The center of the Scottish capital Edinburgh was brought to a standstill on Monday as hundreds of anti-capitalist demonstrators and anarchist groups clashed with police in a series of protests against the G8 summit.
A stand-off between police and a core of 300 protesters continued in the evening as mounted police and officers dressed in riot gear corralled them in Princes Street, Edinburgh's main shopping thoroughfare.
Police blamed "a hard core of determined activists" intent on causing trouble for the scuffles. They said the protesters were highly organized, using maps, radios and mobile phones to plan their actions to cause maximum disruption.

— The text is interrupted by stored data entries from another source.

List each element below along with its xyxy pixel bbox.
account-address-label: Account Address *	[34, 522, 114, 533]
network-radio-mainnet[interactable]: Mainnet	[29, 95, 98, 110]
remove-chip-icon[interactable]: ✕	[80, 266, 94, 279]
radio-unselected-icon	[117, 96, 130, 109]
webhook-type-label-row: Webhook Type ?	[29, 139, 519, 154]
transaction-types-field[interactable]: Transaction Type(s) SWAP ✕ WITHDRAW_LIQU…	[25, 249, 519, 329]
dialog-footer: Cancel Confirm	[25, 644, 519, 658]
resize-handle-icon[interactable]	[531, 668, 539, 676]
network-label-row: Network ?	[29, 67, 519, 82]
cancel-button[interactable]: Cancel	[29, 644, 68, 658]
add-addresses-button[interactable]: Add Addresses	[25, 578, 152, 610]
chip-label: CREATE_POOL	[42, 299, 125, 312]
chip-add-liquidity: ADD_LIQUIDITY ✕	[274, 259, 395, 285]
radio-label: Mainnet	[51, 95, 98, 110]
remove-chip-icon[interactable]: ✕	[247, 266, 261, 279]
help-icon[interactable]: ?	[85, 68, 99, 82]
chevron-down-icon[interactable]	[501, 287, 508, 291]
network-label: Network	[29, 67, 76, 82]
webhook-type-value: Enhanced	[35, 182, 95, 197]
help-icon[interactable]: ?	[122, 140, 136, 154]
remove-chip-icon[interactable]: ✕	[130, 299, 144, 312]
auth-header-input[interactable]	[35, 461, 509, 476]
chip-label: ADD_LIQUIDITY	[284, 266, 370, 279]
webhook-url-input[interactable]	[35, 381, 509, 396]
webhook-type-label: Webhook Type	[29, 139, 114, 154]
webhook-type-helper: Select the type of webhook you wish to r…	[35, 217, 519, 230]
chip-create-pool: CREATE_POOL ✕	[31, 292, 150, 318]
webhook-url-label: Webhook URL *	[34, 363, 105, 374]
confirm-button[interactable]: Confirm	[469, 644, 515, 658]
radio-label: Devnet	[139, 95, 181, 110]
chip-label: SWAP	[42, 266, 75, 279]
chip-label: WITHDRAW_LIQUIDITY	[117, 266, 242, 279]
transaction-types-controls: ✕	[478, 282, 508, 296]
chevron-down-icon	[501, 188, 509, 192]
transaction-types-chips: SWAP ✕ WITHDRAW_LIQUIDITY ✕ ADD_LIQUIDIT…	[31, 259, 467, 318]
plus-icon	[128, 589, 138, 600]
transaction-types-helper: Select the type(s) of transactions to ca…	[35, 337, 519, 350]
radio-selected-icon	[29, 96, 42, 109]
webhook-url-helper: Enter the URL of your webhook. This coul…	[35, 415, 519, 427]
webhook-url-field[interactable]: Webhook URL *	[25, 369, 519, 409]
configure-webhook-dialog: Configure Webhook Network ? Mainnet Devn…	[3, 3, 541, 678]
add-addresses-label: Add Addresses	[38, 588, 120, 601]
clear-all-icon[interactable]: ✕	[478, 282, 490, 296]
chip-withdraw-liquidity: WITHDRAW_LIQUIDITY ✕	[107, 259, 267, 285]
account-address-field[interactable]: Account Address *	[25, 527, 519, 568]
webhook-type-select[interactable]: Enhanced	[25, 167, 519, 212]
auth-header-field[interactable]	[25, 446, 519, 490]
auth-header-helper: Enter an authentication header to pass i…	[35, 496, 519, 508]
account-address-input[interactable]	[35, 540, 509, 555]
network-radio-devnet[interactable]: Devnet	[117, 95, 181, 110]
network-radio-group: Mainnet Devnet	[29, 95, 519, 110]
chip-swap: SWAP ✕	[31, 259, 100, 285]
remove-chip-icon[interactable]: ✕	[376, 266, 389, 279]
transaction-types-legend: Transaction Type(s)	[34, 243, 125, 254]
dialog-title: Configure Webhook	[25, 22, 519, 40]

Weapons were seized from some protesters and some police officers were attacked with sticks and staves. Police said "key ringleaders" were arrested.
Police and protesters clashed at several locations across Edinburgh. In one confrontation in Princes Street Gardens, police drew their batons and forced back people who were throwing missiles.

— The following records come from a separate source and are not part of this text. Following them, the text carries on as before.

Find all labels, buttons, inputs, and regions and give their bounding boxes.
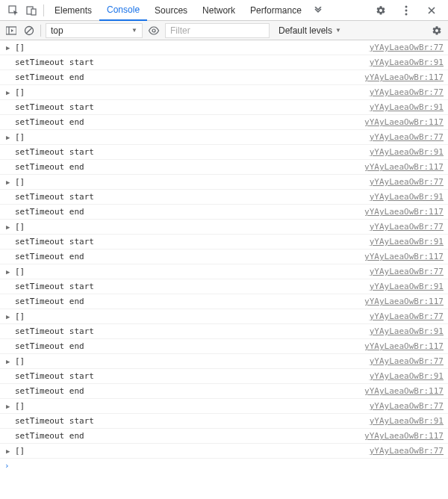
console-row[interactable]: setTimeout endyYAyLaeaOwBr:117 [0, 160, 448, 175]
device-toggle-icon[interactable] [25, 4, 37, 16]
console-output[interactable]: ▶[]yYAyLaeaOwBr:77setTimeout startyYAyLa… [0, 40, 448, 499]
console-row[interactable]: ▶[]yYAyLaeaOwBr:77 [0, 175, 448, 190]
source-link[interactable]: yYAyLaeaOwBr:77 [370, 87, 444, 97]
source-link[interactable]: yYAyLaeaOwBr:117 [364, 162, 444, 172]
console-row[interactable]: setTimeout endyYAyLaeaOwBr:117 [0, 70, 448, 85]
console-row[interactable]: setTimeout endyYAyLaeaOwBr:117 [0, 339, 448, 354]
source-link[interactable]: yYAyLaeaOwBr:117 [364, 207, 444, 217]
source-link[interactable]: yYAyLaeaOwBr:117 [364, 297, 444, 306]
disclosure-triangle-icon[interactable]: ▶ [6, 313, 10, 320]
console-message: setTimeout start [15, 326, 370, 336]
console-row[interactable]: setTimeout startyYAyLaeaOwBr:91 [0, 190, 448, 205]
disclosure-triangle-icon[interactable]: ▶ [6, 134, 10, 141]
disclosure-triangle-icon[interactable]: ▶ [6, 403, 10, 410]
source-link[interactable]: yYAyLaeaOwBr:77 [370, 401, 444, 411]
log-levels-selector[interactable]: Default levels ▼ [274, 23, 346, 38]
console-message: setTimeout end [15, 72, 364, 82]
console-row[interactable]: ▶[]yYAyLaeaOwBr:77 [0, 130, 448, 145]
devtools-tab-bar: Elements Console Sources Network Perform… [0, 0, 448, 21]
console-message: [] [15, 401, 370, 411]
console-row[interactable]: setTimeout startyYAyLaeaOwBr:91 [0, 145, 448, 160]
source-link[interactable]: yYAyLaeaOwBr:117 [364, 431, 444, 441]
console-row[interactable]: ▶[]yYAyLaeaOwBr:77 [0, 444, 448, 459]
source-link[interactable]: yYAyLaeaOwBr:117 [364, 341, 444, 351]
svg-rect-2 [31, 9, 36, 15]
source-link[interactable]: yYAyLaeaOwBr:77 [370, 356, 444, 366]
tab-elements[interactable]: Elements [47, 0, 99, 21]
disclosure-triangle-icon[interactable]: ▶ [6, 268, 10, 276]
source-link[interactable]: yYAyLaeaOwBr:117 [364, 72, 444, 82]
kebab-menu-icon[interactable] [400, 4, 412, 16]
source-link[interactable]: yYAyLaeaOwBr:91 [370, 147, 444, 157]
sidebar-toggle-icon[interactable] [4, 24, 18, 37]
console-message: setTimeout start [15, 371, 370, 381]
source-link[interactable]: yYAyLaeaOwBr:117 [364, 117, 444, 127]
source-link[interactable]: yYAyLaeaOwBr:91 [370, 282, 444, 291]
source-link[interactable]: yYAyLaeaOwBr:77 [370, 267, 444, 276]
source-link[interactable]: yYAyLaeaOwBr:117 [364, 386, 444, 396]
console-row[interactable]: ▶[]yYAyLaeaOwBr:77 [0, 354, 448, 369]
console-message: [] [15, 87, 370, 97]
inspect-icon[interactable] [7, 4, 19, 16]
tab-console[interactable]: Console [99, 0, 147, 21]
tab-sources[interactable]: Sources [147, 0, 195, 21]
source-link[interactable]: yYAyLaeaOwBr:91 [370, 237, 444, 247]
disclosure-triangle-icon[interactable]: ▶ [6, 447, 10, 455]
console-row[interactable]: ▶[]yYAyLaeaOwBr:77 [0, 85, 448, 100]
console-settings-icon[interactable] [430, 24, 444, 37]
disclosure-triangle-icon[interactable]: ▶ [6, 44, 10, 52]
source-link[interactable]: yYAyLaeaOwBr:117 [364, 252, 444, 261]
console-row[interactable]: setTimeout endyYAyLaeaOwBr:117 [0, 115, 448, 130]
console-row[interactable]: setTimeout endyYAyLaeaOwBr:117 [0, 205, 448, 220]
source-link[interactable]: yYAyLaeaOwBr:91 [370, 58, 444, 67]
disclosure-triangle-icon[interactable]: ▶ [6, 179, 10, 186]
disclosure-triangle-icon[interactable]: ▶ [6, 89, 10, 96]
source-link[interactable]: yYAyLaeaOwBr:91 [370, 371, 444, 381]
disclosure-triangle-icon[interactable]: ▶ [6, 223, 10, 231]
more-tabs-icon[interactable] [312, 4, 324, 16]
source-link[interactable]: yYAyLaeaOwBr:77 [370, 312, 444, 321]
console-row[interactable]: setTimeout startyYAyLaeaOwBr:91 [0, 279, 448, 294]
clear-console-icon[interactable] [22, 24, 36, 37]
console-row[interactable]: setTimeout startyYAyLaeaOwBr:91 [0, 369, 448, 384]
tab-performance[interactable]: Performance [243, 0, 309, 21]
console-row[interactable]: ▶[]yYAyLaeaOwBr:77 [0, 264, 448, 279]
console-row[interactable]: setTimeout startyYAyLaeaOwBr:91 [0, 100, 448, 115]
source-link[interactable]: yYAyLaeaOwBr:77 [370, 446, 444, 456]
context-selector-value: top [51, 25, 63, 36]
console-row[interactable]: setTimeout startyYAyLaeaOwBr:91 [0, 235, 448, 250]
console-message: setTimeout start [15, 192, 370, 202]
console-row[interactable]: setTimeout endyYAyLaeaOwBr:117 [0, 384, 448, 399]
live-expression-icon[interactable] [147, 24, 161, 37]
context-selector[interactable]: top ▼ [46, 23, 143, 38]
source-link[interactable]: yYAyLaeaOwBr:77 [370, 43, 444, 52]
svg-point-5 [405, 13, 408, 15]
console-row[interactable]: setTimeout endyYAyLaeaOwBr:117 [0, 294, 448, 309]
source-link[interactable]: yYAyLaeaOwBr:91 [370, 102, 444, 112]
disclosure-triangle-icon[interactable]: ▶ [6, 358, 10, 365]
console-row[interactable]: setTimeout endyYAyLaeaOwBr:117 [0, 429, 448, 444]
console-row[interactable]: setTimeout endyYAyLaeaOwBr:117 [0, 250, 448, 264]
console-row[interactable]: ▶[]yYAyLaeaOwBr:77 [0, 220, 448, 235]
console-row[interactable]: ▶[]yYAyLaeaOwBr:77 [0, 399, 448, 414]
filter-input[interactable] [165, 23, 270, 38]
console-message: [] [15, 356, 370, 366]
console-message: setTimeout end [15, 117, 364, 127]
source-link[interactable]: yYAyLaeaOwBr:91 [370, 192, 444, 202]
console-row[interactable]: ▶[]yYAyLaeaOwBr:77 [0, 309, 448, 324]
console-row[interactable]: setTimeout startyYAyLaeaOwBr:91 [0, 324, 448, 339]
close-icon[interactable] [426, 4, 438, 16]
console-prompt[interactable]: › [0, 459, 448, 473]
console-row[interactable]: setTimeout startyYAyLaeaOwBr:91 [0, 414, 448, 429]
console-row[interactable]: ▶[]yYAyLaeaOwBr:77 [0, 40, 448, 55]
tab-network[interactable]: Network [195, 0, 243, 21]
console-message: setTimeout end [15, 252, 364, 261]
source-link[interactable]: yYAyLaeaOwBr:77 [370, 132, 444, 142]
source-link[interactable]: yYAyLaeaOwBr:91 [370, 326, 444, 336]
console-message: setTimeout end [15, 207, 364, 217]
source-link[interactable]: yYAyLaeaOwBr:77 [370, 222, 444, 232]
source-link[interactable]: yYAyLaeaOwBr:77 [370, 177, 444, 187]
source-link[interactable]: yYAyLaeaOwBr:91 [370, 416, 444, 426]
settings-icon[interactable] [375, 4, 387, 16]
console-row[interactable]: setTimeout startyYAyLaeaOwBr:91 [0, 55, 448, 70]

A small group of demonstrators, who had their faces hidden behind black scarves and are believed to be part of the Black Bloc hardline European anarchist group, then began attacking police officers.
Injured officers retreated to the other side of the street, some bleeding from cuts, others caked in mud after protesters tore up plants and flowers to use as missiles.

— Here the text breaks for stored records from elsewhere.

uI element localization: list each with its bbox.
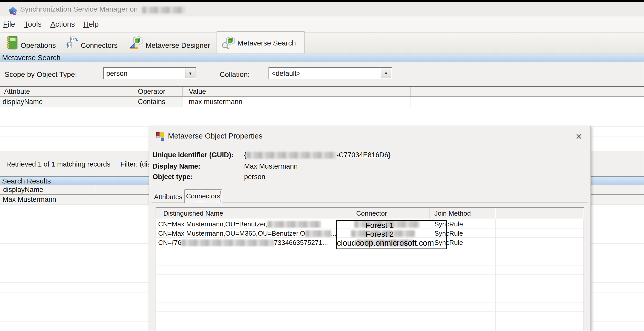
scope-value: person [106, 70, 128, 78]
header-distinguished-name[interactable]: Distinguished Name [156, 208, 351, 219]
tab-attributes[interactable]: Attributes [152, 191, 184, 202]
tab-connectors[interactable]: Connectors [184, 189, 222, 203]
dialog-title: Metaverse Object Properties [168, 132, 262, 140]
annotation-cloudcoop: cloudcoop.onmicrosoft.com [337, 238, 434, 248]
collation-label: Collation: [220, 70, 250, 79]
guid-value: {-C77034E816D6} [244, 151, 390, 159]
guid-prefix: { [244, 151, 246, 159]
metaverse-search-section-bar: Metaverse Search [0, 53, 644, 62]
tab-connectors-focus: Connectors [186, 191, 221, 202]
title-bar: Synchronization Service Manager on [0, 2, 644, 16]
row3-dn-suffix: 7334663575271... [274, 239, 328, 246]
metaverse-search-icon [221, 36, 235, 49]
dialog-properties-icon [156, 132, 165, 141]
header-connector[interactable]: Connector [351, 208, 430, 219]
column-divider-3 [495, 219, 496, 331]
app-window: Synchronization Service Manager on File … [0, 0, 644, 331]
row2-dn-suffix: ... [331, 229, 337, 237]
metaverse-search-button[interactable]: Metaverse Search [217, 31, 305, 53]
connectors-listview-header: Distinguished Name Connector Join Method [156, 208, 584, 219]
criteria-header-value[interactable]: Value [183, 87, 411, 96]
criteria-value-cell: max mustermann [183, 97, 411, 107]
display-name-label: Display Name: [153, 162, 200, 170]
row3-dn-redacted [181, 240, 274, 246]
criteria-row[interactable]: displayName Contains max mustermann [0, 97, 644, 107]
results-header-displayname[interactable]: displayName [0, 185, 95, 194]
display-name-value: Max Mustermann [244, 162, 298, 170]
scope-label: Scope by Object Type: [5, 70, 77, 79]
operations-button[interactable]: Operations [6, 35, 65, 51]
connectors-button[interactable]: Connectors [66, 35, 126, 51]
guid-label: Unique identifier (GUID): [153, 151, 234, 159]
object-type-label: Object type: [153, 173, 193, 181]
main-toolbar: Operations Connectors [0, 33, 644, 53]
close-icon [575, 133, 583, 140]
criteria-header-attribute[interactable]: Attribute [0, 87, 121, 96]
criteria-header-operator[interactable]: Operator [121, 87, 183, 96]
metaverse-designer-button[interactable]: Metaverse Designer [130, 35, 212, 51]
dialog-close-button[interactable] [574, 131, 584, 142]
collation-dropdown-arrow-icon[interactable]: ▼ [381, 68, 391, 78]
app-sync-cloud-icon [8, 6, 17, 16]
results-row-displayname: Max Mustermann [0, 195, 95, 204]
connectors-empty-rows [156, 247, 584, 331]
row1-dn-text: CN=Max Mustermann,OU=Benutzer, [158, 220, 267, 228]
criteria-attribute-cell: displayName [0, 97, 121, 107]
connectors-label: Connectors [81, 41, 118, 50]
metaverse-search-label: Metaverse Search [237, 39, 296, 47]
scope-panel: Scope by Object Type: person ▼ Collation… [0, 62, 644, 86]
window-right-edge [643, 53, 643, 331]
menu-actions[interactable]: Actions [50, 20, 75, 29]
metaverse-designer-icon [130, 35, 144, 49]
metaverse-designer-label: Metaverse Designer [146, 41, 210, 50]
criteria-header-filler [411, 87, 644, 96]
header-join-method[interactable]: Join Method [430, 208, 495, 219]
operations-label: Operations [21, 41, 56, 50]
guid-suffix: -C77034E816D6} [336, 151, 390, 159]
top-black-strip [0, 0, 644, 2]
collation-combobox[interactable]: <default> ▼ [269, 67, 392, 79]
menu-bar: File Tools Actions Help [0, 16, 644, 33]
menu-tools[interactable]: Tools [24, 20, 42, 29]
row3-distinguished-name: CN={767334663575271... [158, 239, 328, 247]
header-filler [495, 208, 584, 219]
annotation-forest-2: Forest 2 [336, 230, 423, 238]
row2-dn-redacted [305, 230, 331, 237]
filter-text: Filter: (dis [120, 160, 151, 168]
row2-dn-text: CN=Max Mustermann,OU=M365,OU=Benutzer,O [158, 229, 305, 237]
row1-dn-redacted [267, 221, 321, 228]
server-name-redacted [142, 7, 185, 13]
connectors-icon [66, 36, 78, 49]
guid-redacted [246, 152, 336, 159]
row3-dn-text: CN={76 [158, 239, 181, 246]
operations-icon [6, 36, 17, 50]
criteria-header-row: Attribute Operator Value [0, 87, 644, 97]
criteria-row-filler [411, 97, 644, 107]
window-title: Synchronization Service Manager on [20, 5, 138, 13]
retrieved-count-text: Retrieved 1 of 1 matching records [6, 160, 110, 168]
collation-value: <default> [272, 70, 301, 78]
object-type-value: person [244, 173, 265, 181]
scope-dropdown-arrow-icon[interactable]: ▼ [185, 68, 195, 78]
menu-file[interactable]: File [3, 20, 15, 29]
criteria-operator-cell: Contains [121, 97, 183, 107]
row1-distinguished-name: CN=Max Mustermann,OU=Benutzer, [158, 220, 321, 228]
menu-help[interactable]: Help [83, 20, 99, 29]
row2-distinguished-name: CN=Max Mustermann,OU=M365,OU=Benutzer,O.… [158, 229, 336, 237]
scope-combobox[interactable]: person ▼ [103, 67, 196, 79]
annotation-forest-1: Forest 1 [336, 221, 423, 230]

Last night the violence intensified across Edinburgh.
Violent clashes broke out between police and a group of about 1,000 protesters in Rose street as a faction began throwing missiles.
Police drew their batons and charged, dispersing protesters into side streets.
At other locations protesters were seen digging up cobbles to throw at police and several tried to pull down fences to make improvised weapons.
Locals on their way home from work were caught up in the clashes.
Monday's protest was organized by the umbrella group Dissent. It is believed to be the first of a series of protests designed to cause disruption in Edinburgh and around Gleneagles, the summit venue, north of the city.
One anarchist, who declined to be named, said: "This is just the start of it. Nobody wants to get arrested ahead of Wednesday. We've got a lot more planned."
Police said they had intelligence that trouble will intensify in Edinburgh as the week progresses.
Another protester, Jay, 20, from Edinburgh, speaking from the top of a bus shelter, said the authorities had made the situation worse by warning that protests could get ugly.
"They've spent all week making it out like everyone coming up is terrorists and anarchists. And now the families have left after the weekend protests, the police are a lot more hardline. If there's fighting like this, people are going to get hurt," he said.
Anarchists from Italy, Spain and France are all believed to have taken part in yesterday's protests.